■ **EXTRACTED INFORMATION**:

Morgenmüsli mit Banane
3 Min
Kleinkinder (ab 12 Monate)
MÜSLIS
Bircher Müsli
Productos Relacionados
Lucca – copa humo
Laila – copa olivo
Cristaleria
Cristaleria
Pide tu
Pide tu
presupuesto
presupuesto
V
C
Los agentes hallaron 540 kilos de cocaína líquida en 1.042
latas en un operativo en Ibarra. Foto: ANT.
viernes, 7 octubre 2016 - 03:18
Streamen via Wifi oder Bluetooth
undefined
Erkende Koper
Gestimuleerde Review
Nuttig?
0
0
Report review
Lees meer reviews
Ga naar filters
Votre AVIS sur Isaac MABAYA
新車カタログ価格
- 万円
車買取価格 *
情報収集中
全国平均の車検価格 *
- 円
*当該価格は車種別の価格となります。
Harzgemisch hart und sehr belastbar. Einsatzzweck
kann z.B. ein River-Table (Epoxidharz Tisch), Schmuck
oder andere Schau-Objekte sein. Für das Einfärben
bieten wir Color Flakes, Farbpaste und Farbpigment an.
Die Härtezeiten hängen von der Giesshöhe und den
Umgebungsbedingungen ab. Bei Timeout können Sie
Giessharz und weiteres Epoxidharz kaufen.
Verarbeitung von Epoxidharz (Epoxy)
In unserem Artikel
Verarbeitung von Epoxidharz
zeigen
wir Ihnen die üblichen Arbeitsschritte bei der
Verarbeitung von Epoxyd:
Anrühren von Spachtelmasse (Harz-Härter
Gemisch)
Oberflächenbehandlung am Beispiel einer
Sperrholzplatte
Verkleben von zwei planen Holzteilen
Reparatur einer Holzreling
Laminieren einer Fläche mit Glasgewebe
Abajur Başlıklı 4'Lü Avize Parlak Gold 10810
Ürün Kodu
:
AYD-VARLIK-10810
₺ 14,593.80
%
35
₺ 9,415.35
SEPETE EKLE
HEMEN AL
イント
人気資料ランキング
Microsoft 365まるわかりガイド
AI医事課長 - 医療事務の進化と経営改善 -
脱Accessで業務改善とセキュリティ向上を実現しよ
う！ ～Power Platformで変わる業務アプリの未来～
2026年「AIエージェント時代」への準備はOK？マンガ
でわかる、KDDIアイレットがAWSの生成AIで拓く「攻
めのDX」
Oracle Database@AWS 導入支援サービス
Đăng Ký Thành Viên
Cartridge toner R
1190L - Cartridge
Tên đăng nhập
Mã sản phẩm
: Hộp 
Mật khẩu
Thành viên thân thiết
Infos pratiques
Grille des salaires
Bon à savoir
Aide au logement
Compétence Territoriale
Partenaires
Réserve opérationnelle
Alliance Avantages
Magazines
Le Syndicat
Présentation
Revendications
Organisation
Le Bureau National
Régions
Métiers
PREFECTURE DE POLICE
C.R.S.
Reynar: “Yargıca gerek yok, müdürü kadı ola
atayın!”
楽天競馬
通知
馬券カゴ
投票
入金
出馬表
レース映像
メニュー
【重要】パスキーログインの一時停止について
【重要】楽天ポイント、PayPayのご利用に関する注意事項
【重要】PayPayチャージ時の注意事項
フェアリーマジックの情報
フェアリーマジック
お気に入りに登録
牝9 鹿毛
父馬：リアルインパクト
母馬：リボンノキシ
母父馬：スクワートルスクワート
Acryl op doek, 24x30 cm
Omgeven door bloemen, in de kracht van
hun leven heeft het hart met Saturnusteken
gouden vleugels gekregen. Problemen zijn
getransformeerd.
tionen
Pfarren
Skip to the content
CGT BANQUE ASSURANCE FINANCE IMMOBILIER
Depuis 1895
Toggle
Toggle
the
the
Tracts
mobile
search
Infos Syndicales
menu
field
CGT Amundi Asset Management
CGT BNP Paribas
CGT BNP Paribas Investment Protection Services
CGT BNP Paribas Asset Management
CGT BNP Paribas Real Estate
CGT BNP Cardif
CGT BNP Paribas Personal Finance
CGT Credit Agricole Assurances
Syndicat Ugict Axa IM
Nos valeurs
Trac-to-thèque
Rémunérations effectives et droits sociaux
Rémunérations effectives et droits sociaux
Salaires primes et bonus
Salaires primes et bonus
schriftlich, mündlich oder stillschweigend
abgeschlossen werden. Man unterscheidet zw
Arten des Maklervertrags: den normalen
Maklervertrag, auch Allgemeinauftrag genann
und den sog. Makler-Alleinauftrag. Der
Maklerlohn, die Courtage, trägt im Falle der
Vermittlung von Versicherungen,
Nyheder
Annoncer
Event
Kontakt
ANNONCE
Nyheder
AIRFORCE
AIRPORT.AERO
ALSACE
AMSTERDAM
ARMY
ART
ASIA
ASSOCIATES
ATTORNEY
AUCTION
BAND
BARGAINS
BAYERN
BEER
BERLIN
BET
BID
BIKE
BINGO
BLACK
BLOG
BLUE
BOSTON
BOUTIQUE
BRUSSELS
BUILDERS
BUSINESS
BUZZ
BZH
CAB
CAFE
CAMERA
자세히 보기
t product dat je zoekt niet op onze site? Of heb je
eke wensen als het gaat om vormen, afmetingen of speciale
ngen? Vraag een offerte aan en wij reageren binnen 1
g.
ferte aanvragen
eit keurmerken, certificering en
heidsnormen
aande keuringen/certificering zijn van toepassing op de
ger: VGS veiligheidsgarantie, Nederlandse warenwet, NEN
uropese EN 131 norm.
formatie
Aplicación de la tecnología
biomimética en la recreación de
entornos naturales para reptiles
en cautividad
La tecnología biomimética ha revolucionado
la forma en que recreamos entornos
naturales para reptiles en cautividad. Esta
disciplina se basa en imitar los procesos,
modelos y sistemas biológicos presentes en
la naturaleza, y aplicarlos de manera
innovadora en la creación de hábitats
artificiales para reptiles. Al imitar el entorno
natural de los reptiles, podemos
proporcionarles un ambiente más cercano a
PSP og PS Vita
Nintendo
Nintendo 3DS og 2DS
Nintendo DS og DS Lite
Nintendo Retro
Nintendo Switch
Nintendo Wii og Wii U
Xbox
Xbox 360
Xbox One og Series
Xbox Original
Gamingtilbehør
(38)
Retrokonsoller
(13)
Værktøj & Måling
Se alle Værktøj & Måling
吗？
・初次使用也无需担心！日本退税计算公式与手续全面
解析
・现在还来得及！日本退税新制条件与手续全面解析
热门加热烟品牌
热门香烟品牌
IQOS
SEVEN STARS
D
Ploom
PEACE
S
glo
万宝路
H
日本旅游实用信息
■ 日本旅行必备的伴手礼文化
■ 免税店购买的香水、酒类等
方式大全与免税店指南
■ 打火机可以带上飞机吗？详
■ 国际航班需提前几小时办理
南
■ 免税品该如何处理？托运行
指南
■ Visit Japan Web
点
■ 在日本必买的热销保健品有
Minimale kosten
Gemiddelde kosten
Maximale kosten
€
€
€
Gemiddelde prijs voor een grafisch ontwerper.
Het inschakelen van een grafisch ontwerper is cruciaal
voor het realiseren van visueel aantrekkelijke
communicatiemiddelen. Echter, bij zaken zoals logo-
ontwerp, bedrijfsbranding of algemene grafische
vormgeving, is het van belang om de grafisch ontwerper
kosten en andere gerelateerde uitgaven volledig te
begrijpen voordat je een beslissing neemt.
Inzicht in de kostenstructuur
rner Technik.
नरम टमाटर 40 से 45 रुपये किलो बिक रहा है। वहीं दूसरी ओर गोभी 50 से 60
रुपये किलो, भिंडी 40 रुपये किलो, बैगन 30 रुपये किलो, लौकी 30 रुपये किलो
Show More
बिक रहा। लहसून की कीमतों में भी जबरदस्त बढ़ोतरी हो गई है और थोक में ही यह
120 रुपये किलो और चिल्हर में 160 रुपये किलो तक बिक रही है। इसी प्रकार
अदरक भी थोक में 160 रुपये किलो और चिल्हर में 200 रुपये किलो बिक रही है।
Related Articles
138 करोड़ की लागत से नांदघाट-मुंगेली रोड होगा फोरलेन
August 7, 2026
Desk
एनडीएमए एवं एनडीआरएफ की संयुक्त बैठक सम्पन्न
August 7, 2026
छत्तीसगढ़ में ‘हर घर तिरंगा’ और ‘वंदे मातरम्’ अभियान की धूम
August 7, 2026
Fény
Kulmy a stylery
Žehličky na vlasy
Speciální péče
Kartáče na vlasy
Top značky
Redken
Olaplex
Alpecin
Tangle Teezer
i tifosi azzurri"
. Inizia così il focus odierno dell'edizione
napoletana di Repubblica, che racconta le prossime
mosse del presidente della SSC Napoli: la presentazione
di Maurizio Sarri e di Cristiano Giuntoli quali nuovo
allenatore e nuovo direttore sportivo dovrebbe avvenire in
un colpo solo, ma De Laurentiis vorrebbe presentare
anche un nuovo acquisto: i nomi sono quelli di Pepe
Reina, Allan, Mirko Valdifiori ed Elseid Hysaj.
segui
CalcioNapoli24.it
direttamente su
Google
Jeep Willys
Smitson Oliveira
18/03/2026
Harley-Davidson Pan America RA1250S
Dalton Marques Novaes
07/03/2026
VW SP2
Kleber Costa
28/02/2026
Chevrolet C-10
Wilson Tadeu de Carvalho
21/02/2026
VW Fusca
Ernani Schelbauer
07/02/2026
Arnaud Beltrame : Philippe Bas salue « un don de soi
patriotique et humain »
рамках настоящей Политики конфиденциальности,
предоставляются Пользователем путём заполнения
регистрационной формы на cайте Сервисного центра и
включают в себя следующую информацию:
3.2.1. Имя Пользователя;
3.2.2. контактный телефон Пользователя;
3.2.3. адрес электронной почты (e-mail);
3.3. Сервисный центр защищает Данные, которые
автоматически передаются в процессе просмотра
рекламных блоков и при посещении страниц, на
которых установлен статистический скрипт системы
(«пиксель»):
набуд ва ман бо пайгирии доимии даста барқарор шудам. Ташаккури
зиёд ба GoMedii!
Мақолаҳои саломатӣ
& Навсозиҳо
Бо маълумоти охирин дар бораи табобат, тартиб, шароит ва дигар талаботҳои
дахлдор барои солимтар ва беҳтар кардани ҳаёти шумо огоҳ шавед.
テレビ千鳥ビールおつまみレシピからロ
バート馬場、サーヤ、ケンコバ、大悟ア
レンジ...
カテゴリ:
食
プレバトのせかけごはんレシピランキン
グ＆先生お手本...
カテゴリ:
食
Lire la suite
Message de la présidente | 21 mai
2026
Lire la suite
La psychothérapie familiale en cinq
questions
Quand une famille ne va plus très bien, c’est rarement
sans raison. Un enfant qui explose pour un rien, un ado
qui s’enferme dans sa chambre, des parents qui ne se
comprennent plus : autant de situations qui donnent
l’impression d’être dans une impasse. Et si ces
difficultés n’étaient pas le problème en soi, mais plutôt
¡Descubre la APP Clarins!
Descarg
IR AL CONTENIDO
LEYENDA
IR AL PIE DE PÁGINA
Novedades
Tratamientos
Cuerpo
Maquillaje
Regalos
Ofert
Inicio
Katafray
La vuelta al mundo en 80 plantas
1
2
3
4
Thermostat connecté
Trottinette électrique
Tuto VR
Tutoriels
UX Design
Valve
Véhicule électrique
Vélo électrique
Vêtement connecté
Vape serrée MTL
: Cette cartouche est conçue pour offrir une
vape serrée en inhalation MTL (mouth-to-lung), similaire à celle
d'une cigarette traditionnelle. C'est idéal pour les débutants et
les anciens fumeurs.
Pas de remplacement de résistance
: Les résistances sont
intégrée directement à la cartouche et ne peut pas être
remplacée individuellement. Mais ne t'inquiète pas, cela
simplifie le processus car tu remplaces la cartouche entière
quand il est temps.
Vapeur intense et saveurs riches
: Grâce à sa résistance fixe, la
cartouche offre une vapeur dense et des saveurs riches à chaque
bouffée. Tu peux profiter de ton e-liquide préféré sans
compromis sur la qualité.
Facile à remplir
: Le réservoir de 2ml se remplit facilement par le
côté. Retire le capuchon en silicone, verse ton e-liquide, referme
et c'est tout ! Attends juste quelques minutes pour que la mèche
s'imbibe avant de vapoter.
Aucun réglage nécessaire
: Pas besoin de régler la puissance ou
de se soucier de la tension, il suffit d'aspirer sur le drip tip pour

■ **WHAT YOU SHOULD DO**: The lines above that hold "cautividad" are the result; show every one of them.

■ **ANSWER SPACE**:
en cautividad
naturales para reptiles en cautividad. Esta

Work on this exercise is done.